The McLaren name was born on the racetrack and, 50 years on, is the most successful name in global motorsport. That desire and determination to push for every extra tenth of a second, and obsessive focus on perfection, has seen the final development objective for the now sold out McLaren P1™ achieved: a sub-seven minute lap time of the Nürburgring circuit.








From the outset, the McLaren P1™ has been developed with one clear goal: to be the best driver's car on both road and track. To achieve this, the development programme has focussed on ensuring the McLaren P1™ pushes the boundaries in terms of sheer performance, with testing carried out in some of the harshest conditions around the world. But one challenge remained, and that was arguably the toughest of them all.

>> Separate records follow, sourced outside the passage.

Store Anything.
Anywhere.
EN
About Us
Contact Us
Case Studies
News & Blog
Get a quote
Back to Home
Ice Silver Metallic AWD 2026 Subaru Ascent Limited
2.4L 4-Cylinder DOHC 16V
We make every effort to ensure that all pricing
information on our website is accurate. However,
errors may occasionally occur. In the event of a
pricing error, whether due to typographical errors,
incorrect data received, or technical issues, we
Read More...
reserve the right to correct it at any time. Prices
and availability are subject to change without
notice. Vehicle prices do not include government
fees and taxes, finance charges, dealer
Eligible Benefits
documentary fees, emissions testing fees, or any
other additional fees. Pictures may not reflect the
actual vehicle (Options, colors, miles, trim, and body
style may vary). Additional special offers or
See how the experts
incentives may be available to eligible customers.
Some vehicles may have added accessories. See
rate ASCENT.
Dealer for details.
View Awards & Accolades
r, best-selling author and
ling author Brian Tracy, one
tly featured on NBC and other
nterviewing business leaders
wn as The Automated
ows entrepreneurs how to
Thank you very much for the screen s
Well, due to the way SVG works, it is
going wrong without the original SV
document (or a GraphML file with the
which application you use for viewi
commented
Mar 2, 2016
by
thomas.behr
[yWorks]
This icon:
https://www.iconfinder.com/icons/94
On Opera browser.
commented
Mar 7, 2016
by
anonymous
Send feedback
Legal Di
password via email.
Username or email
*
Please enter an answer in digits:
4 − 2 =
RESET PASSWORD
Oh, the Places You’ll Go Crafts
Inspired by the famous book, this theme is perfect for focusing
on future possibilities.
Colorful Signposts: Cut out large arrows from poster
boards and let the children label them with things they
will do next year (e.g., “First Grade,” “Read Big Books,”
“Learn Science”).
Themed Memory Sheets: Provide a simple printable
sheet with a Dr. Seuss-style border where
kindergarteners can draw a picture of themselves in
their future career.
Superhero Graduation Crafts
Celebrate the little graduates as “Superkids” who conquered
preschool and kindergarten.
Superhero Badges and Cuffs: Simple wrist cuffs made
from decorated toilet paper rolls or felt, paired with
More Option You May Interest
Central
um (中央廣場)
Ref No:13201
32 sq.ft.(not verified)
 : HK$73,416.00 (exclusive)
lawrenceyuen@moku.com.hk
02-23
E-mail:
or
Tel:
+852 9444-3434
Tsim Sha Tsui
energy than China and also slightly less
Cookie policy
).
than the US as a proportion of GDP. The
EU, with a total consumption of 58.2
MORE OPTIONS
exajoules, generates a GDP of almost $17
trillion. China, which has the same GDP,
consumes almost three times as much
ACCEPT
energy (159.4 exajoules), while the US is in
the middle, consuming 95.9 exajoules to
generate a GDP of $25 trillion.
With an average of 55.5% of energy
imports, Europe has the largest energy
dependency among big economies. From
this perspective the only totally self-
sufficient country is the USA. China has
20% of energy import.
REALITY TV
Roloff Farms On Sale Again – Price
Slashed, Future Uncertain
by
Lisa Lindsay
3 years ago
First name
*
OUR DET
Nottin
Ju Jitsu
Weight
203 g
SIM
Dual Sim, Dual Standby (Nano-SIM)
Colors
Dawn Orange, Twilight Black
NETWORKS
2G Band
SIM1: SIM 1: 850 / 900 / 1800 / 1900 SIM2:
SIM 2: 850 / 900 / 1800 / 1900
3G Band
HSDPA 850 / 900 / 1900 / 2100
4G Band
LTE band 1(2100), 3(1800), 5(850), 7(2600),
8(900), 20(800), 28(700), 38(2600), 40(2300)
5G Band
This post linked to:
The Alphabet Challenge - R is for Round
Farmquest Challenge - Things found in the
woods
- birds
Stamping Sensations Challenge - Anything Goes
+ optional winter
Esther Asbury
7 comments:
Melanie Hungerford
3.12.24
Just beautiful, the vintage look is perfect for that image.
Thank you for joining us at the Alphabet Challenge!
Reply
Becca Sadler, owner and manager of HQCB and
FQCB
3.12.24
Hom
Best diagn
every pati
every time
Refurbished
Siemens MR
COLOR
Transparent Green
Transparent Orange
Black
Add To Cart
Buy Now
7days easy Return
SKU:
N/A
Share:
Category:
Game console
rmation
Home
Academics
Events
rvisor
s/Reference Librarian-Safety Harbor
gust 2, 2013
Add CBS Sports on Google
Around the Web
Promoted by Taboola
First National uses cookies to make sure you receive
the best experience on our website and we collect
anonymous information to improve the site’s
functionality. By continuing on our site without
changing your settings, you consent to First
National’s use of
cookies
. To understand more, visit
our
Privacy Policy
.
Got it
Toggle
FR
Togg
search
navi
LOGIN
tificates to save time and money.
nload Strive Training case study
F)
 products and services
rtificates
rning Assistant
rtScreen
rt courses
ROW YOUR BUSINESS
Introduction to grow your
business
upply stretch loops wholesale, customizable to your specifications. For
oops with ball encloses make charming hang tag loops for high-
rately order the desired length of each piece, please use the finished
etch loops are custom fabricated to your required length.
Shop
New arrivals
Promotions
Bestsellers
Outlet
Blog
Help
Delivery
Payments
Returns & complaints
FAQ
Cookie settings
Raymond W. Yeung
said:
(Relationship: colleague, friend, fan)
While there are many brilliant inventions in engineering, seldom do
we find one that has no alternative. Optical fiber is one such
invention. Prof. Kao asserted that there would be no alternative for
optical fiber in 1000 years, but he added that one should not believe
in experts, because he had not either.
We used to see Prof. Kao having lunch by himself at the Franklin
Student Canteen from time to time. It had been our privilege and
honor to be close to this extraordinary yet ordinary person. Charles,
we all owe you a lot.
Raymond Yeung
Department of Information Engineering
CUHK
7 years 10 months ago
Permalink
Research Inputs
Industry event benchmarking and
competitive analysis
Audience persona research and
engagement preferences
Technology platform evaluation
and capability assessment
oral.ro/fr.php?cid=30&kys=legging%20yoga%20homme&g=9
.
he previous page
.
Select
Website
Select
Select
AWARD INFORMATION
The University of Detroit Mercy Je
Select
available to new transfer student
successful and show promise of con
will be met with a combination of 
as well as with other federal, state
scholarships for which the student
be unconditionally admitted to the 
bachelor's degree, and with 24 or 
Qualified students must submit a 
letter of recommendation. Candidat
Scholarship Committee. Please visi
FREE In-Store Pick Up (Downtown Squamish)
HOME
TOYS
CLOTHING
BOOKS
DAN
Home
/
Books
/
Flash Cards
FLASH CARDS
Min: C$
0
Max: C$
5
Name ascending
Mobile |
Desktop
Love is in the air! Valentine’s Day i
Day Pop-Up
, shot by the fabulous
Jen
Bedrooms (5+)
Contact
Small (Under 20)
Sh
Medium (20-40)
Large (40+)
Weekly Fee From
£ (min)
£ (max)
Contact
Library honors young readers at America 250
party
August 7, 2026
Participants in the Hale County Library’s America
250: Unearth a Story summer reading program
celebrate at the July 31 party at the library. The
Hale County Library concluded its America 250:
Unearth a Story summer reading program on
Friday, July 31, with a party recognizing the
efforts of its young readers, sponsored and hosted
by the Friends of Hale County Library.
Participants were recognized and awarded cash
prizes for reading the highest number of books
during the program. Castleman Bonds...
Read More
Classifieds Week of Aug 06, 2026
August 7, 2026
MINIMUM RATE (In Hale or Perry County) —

20.8 kilometres driven at an average speed in excess of 178 km/h. Sounds easy, until you add in more than 150 corners, 300 metres of elevation changes and cornering forces of up to 2g. All in less than seven minutes…

Commenting on the sub-seven achievement by the McLaren P1™, McLaren Formula 1™ driver and 2009 world champion Jenson Button said: 'The fact that the McLaren P1™ has posted a sub-seven-minute lap at the Nürburgring is unbelievably impressive.

'I've been an F1 driver for 14 years, and I've driven more than 240 Grands Prix and, although I've never raced an F1 car on the Nürburgring-Nordschleife circuit, because the last time the German Grand Prix was held there was before I was born, I know exactly how challenging, and daunting, a racetrack it is.

'Over the past dozen-or-so years I've owned a lot of ultra-high-performance road cars. I've driven the McLaren P1™ on a number of occasions - including up the hill at the Goodwood Festival of Speed, where it was sensational - and I think it's a truly superb machine: unbelievably refined yet unbelievably quick.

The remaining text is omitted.